Experiments on Small Datasets with Deep Learning
This repository contains experiments that use neural networks to learn classifiers using small datasets.
The datasets are:
• Breast Cancer Wisconsin Data Set (reference to UCI ML Repository description)
• Diabetes Data Set (reference to UCI Machine Learning Repository description)
• Ionosphere Data Set (reference to UCI Machine Learning Repository description)
• Mushroom Data Set (reference to UCI Machine Learning Repository description)
For each dataset there are three groups of notebooks:
• Data Analysis performs basic data analysis, visualizations of the data sets, outlier detection and feature engineering.
• ML model search uses traditional sklearn Grid Search to select a traditional sklearn estimator (e.g. Linear Regression) and allows tuning hyper-parameters.
• ML classifier trains the final estimator and validates its performance using metrics and visualizations.
• DL model search uses traditional sklearn Grid Search to select a MLP implemented in pytorch and allows tuning hyper-parameters.

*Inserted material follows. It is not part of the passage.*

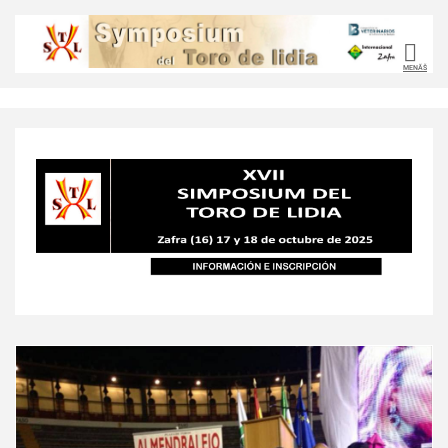
MENÃŠ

• DL classifier trains the final estimator and validates its performance using metrics and visualizations.
The notebooks implement the following data analysis, model selection and tuning flow for both traditional ML estimators and NNs:
Notes:
• All process steps have been configured for a 12 core CPU and a 12Mb GPU running OSX and need to be re-configured if executed on significantly different HW (especially the n_jobs parameter of sklearn functions).
• All functions make heavy use of python multi-processing and might hang is a sub-process fails. Use the verbose parameter to get log information from sklearn for debugging purposes.
• Sklearn GridSearchCV is used but RandomizedSearchCV and BayesSearchCV can be plugged in but did not perform in this experiment.
• A wrapper called Classifier is used to plug pytorch NNs into the sklearn functions. The code is in the lib directory. A supported version of similar functionality can be found here.
• The focus of the notebooks is to understand the behavior of traditional ML models versus neural networks if one uses small datasets (i.e. overtraining, overfitting, runtime, metrics). Only minimal feature engineering and individual tuning has been done.
• If code has been included form other places the URL of the source blog, repository, etc. has been included above the code.